DEV Community

Byron Hsieh
Byron Hsieh

Posted on

dbt + OpenLineage #1: Why dbt-ol Is a Post-Processor (Not a Plugin) — and Why It Matters

Introduction

After exploring cloud migration patterns in my current work, I started thinking about one of the next layers: data lineage.

Legacy lineage systems built on top of SQLLineage often struggle with on-premise codebases that lack enforced standards — SQL mixed across legacy scripts and raw .sql files, runtime variables, shared temp tables, duplicate aliases. Accuracy tends to top out around 70%.

The cloud migration changed the equation. A common modern pattern is to use a Spark-based ingestion layer for data landing and dbt for transformation — and with that comes actual standards: consistent naming conventions, declarative SQL, and reproducible artifacts. That's the foundation automated lineage needs. But it also introduced a new challenge: the ingestion layer and dbt are separate tools, and getting end-to-end lineage means both need to emit events in a common format. OpenLineage is designed exactly for this. This series starts with the dbt side: given that manifest.json already captures the dependency graph, what does OpenLineage actually emit?
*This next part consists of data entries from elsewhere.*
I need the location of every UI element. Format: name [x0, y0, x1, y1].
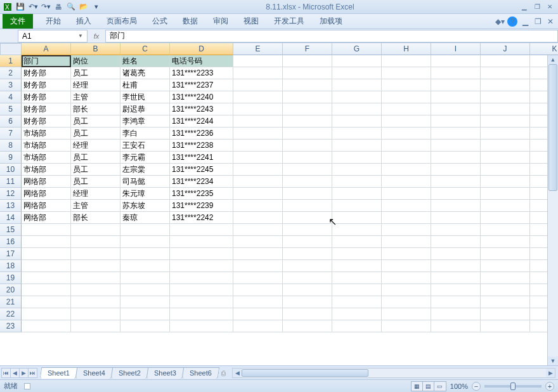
normal-view-icon[interactable]: ▦: [412, 382, 423, 391]
name-box-dropdown-icon[interactable]: ▼: [78, 33, 83, 39]
scroll-right-icon[interactable]: ▶: [546, 369, 555, 377]
cell-D2[interactable]: 131****2233: [170, 67, 233, 79]
vertical-scrollbar[interactable]: ▲ ▼: [547, 55, 558, 365]
cell-I13[interactable]: [431, 200, 481, 212]
cell-G7[interactable]: [332, 127, 382, 140]
cell-J18[interactable]: [481, 260, 530, 272]
col-header-B[interactable]: B: [71, 43, 120, 55]
cell-D9[interactable]: 131****2241: [170, 152, 233, 164]
zoom-level[interactable]: 100%: [450, 382, 468, 390]
sheet-first-icon[interactable]: ⏮: [1, 368, 11, 378]
row-header-6[interactable]: 6: [0, 115, 22, 127]
cell-F11[interactable]: [283, 176, 332, 188]
restore-icon[interactable]: ❐: [531, 3, 543, 11]
cell-I15[interactable]: [431, 224, 481, 236]
cell-A10[interactable]: 市场部: [22, 164, 71, 176]
cell-E14[interactable]: [233, 212, 283, 224]
row-header-2[interactable]: 2: [0, 67, 22, 79]
cell-E15[interactable]: [233, 224, 283, 236]
cell-I4[interactable]: [431, 91, 481, 103]
cell-G23[interactable]: [332, 320, 382, 332]
cell-E13[interactable]: [233, 200, 283, 212]
qat-more-icon[interactable]: ▾: [91, 2, 101, 12]
cell-F2[interactable]: [283, 67, 332, 79]
cell-A12[interactable]: 网络部: [22, 188, 71, 200]
cell-D19[interactable]: [170, 272, 233, 284]
file-tab[interactable]: 文件: [3, 14, 33, 29]
cell-F9[interactable]: [283, 152, 332, 164]
cell-J17[interactable]: [481, 248, 530, 260]
row-header-11[interactable]: 11: [0, 176, 22, 188]
cell-B18[interactable]: [71, 260, 120, 272]
col-header-F[interactable]: F: [283, 43, 332, 55]
cell-H10[interactable]: [382, 164, 431, 176]
cell-G1[interactable]: [332, 55, 382, 67]
row-header-18[interactable]: 18: [0, 260, 22, 272]
row-header-8[interactable]: 8: [0, 140, 22, 152]
cell-F19[interactable]: [283, 272, 332, 284]
row-header-23[interactable]: 23: [0, 320, 22, 332]
cell-B17[interactable]: [71, 248, 120, 260]
row-header-3[interactable]: 3: [0, 79, 22, 91]
cell-A7[interactable]: 市场部: [22, 127, 71, 140]
cell-G20[interactable]: [332, 284, 382, 296]
cell-B19[interactable]: [71, 272, 120, 284]
cell-J14[interactable]: [481, 212, 530, 224]
undo-icon[interactable]: ↶▾: [28, 2, 38, 12]
help-icon[interactable]: ?: [507, 16, 517, 27]
cell-I7[interactable]: [431, 127, 481, 140]
cell-J20[interactable]: [481, 284, 530, 296]
col-header-H[interactable]: H: [382, 43, 431, 55]
cell-I6[interactable]: [431, 115, 481, 127]
col-header-I[interactable]: I: [431, 43, 481, 55]
print-icon[interactable]: 🖶: [53, 2, 63, 12]
cell-D4[interactable]: 131****2240: [170, 91, 233, 103]
cell-H21[interactable]: [382, 296, 431, 308]
cell-B15[interactable]: [71, 224, 120, 236]
row-header-15[interactable]: 15: [0, 224, 22, 236]
cell-I11[interactable]: [431, 176, 481, 188]
cell-E6[interactable]: [233, 115, 283, 127]
cell-B21[interactable]: [71, 296, 120, 308]
cell-C17[interactable]: [120, 248, 170, 260]
cell-H13[interactable]: [382, 200, 431, 212]
cell-J22[interactable]: [481, 308, 530, 320]
cell-G17[interactable]: [332, 248, 382, 260]
cell-E21[interactable]: [233, 296, 283, 308]
cell-F8[interactable]: [283, 140, 332, 152]
cell-A3[interactable]: 财务部: [22, 79, 71, 91]
cell-J23[interactable]: [481, 320, 530, 332]
cell-G12[interactable]: [332, 188, 382, 200]
cell-F22[interactable]: [283, 308, 332, 320]
col-header-K[interactable]: K: [530, 43, 558, 55]
menu-数据[interactable]: 数据: [175, 14, 205, 29]
cell-A18[interactable]: [22, 260, 71, 272]
row-header-17[interactable]: 17: [0, 248, 22, 260]
cell-I12[interactable]: [431, 188, 481, 200]
hscroll-thumb[interactable]: [242, 369, 368, 377]
cell-C9[interactable]: 李元霸: [120, 152, 170, 164]
cell-G22[interactable]: [332, 308, 382, 320]
scroll-left-icon[interactable]: ◀: [233, 369, 242, 377]
row-header-4[interactable]: 4: [0, 91, 22, 103]
cell-B23[interactable]: [71, 320, 120, 332]
cell-D17[interactable]: [170, 248, 233, 260]
row-header-1[interactable]: 1: [0, 55, 22, 67]
cell-J6[interactable]: [481, 115, 530, 127]
cell-C1[interactable]: 姓名: [120, 55, 170, 67]
cell-B9[interactable]: 员工: [71, 152, 120, 164]
cell-E1[interactable]: [233, 55, 283, 67]
cell-C18[interactable]: [120, 260, 170, 272]
cell-F10[interactable]: [283, 164, 332, 176]
cell-J19[interactable]: [481, 272, 530, 284]
cell-H2[interactable]: [382, 67, 431, 79]
options-icon[interactable]: ◆▾: [495, 16, 505, 27]
cell-B4[interactable]: 主管: [71, 91, 120, 103]
ribbon-restore-icon[interactable]: ❐: [533, 16, 543, 27]
cell-A19[interactable]: [22, 272, 71, 284]
cell-F6[interactable]: [283, 115, 332, 127]
cell-F5[interactable]: [283, 103, 332, 115]
cell-A2[interactable]: 财务部: [22, 67, 71, 79]
cell-E9[interactable]: [233, 152, 283, 164]
menu-视图[interactable]: 视图: [236, 14, 266, 29]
This series documents my hands-on exploration of openlineage-dbt. In this first post, I'll cover:

  • How dbt-ol works under the hood (it's not what I initially assumed)
  • The anatomy of an OpenLineage event: Job, Run, and Dataset
  • What column-level lineage actually looks like in a raw .ndjson file
  • Why inputs: [] is empty — and why that matters

The full project is on GitHub: openlineage-dbt


The Setup

Tech Stack

Component Tool Why
Transformation dbt-core + dbt-duckdb Lightweight, no server needed
Database DuckDB File-based, perfect for local learning
Lineage openlineage-dbt Official dbt integration
Transport File (.ndjson) Start simple, switch to Marquez later

Project Architecture

One design decision I made early on: keep the dbt project completely clean of OpenLineage configuration.

openlineage_dbt/
├── jaffle_shop/          ← pure dbt project (deployable independently)
│   ├── dbt_project.yml
│   ├── models/
│   │   ├── staging/      stg_customers, stg_orders, stg_payments
│   │   ├── intermediate/
│   │   └── marts/
│   └── seeds/            raw_customers.csv, raw_orders.csv, raw_payments.csv
├── openlineage/
│   ├── openlineage.yml   ← OL config lives here, not inside jaffle_shop/
│   └── events/           ← file transport output (.gitignored)
└── docker/               ← Marquez compose (Milestone 3)
Enter fullscreen mode Exit fullscreen mode

The OpenLineage config is injected via environment variable:

export OPENLINEAGE_CONFIG=../openlineage/openlineage.yml
cd jaffle_shop
uv run dbt-ol run
Enter fullscreen mode Exit fullscreen mode

Why this matters: The dbt project stays pure transformation logic; lineage config is an infrastructure concern. The same dbt project runs unchanged across environments — only the injected config differs. For this learning project, OPENLINEAGE_CONFIG is sufficient. In production, the newer OPENLINEAGE__ double-underscore env var system (e.g., OPENLINEAGE__TRANSPORT__TYPE=http) is the recommended approach — no config file needed at all.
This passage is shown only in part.